If you prefer your wrists and ankles to be unbroken, Guelph’s sidewalks, particularly in the city’s older neighbourhoods, are a good place to avoid these days. The danger of falling on those icy sidewalks has to be rated as high.
It’s a different story in Kitchener, where a bylaw makes residents responsible for clearing the sidewalks in front of their homes.
A city hall survey in 2012 found Guelph to be one of just three of 12 comparable municipalities that provide sidewalk snow plowing in front of homes. Despite this, council opted to overrule a staff recommendation by adding $100,000 back into the city’s 2013 operating budget to retain this sidewalk plowing. The only vote against keeping the service came from Coun. Leanne Piper, who said city residents have a “civic duty to make sure our sidewalks are walkable.”

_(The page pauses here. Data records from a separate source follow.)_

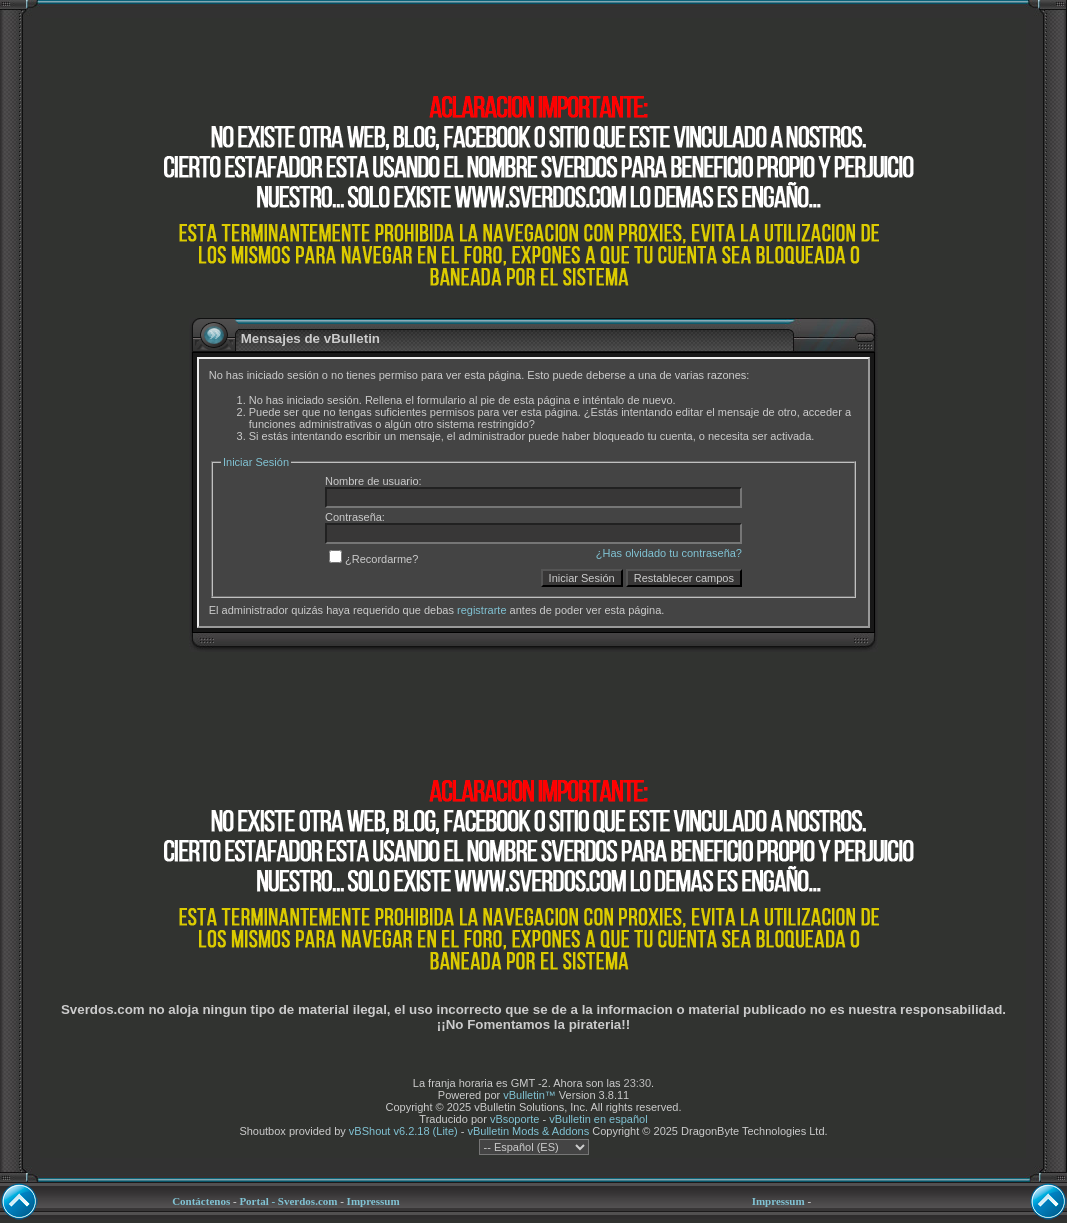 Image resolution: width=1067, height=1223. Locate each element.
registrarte (482, 610)
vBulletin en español (598, 1119)
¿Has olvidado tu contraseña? (669, 553)
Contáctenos (201, 1201)
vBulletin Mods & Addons (528, 1131)
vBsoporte (515, 1119)
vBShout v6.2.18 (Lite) (403, 1131)
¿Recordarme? (373, 559)
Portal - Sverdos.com (288, 1201)
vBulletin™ (529, 1095)
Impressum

This may or may not be an issue that the next council will re-examine. The service is popular with many people and costs only about $2 per household each winter, so it’s not an easy thing for council to cut, as has been shown.
But the situation in Guelph since the Dec. 22 ice storm has highlighted the downside of city hall’s current way of dealing with sidewalks. It’s time for residents to step up to the plate and do more, especially in extreme conditions like those seen recently that have left city hall unable to ensure the sidewalks are walkable.
City hall has been urging residents to voluntarily take responsibility, using the slogan “Be nice, treat the ice.”
During last weekend’s thaw, this would have meant getting out there with an ice chopper and getting rid of the ice on the sidewalk in front of your property, while the ice was soft and could be removed relatively easily.
City hall has also been urging residents the past couple of winters to take some of the city’s supply of sand grit – free of charge – and spread it on their sidewalks to create some traction. This works really well, by the way.
Keeping sidewalks safe is the neighbourly thing to do.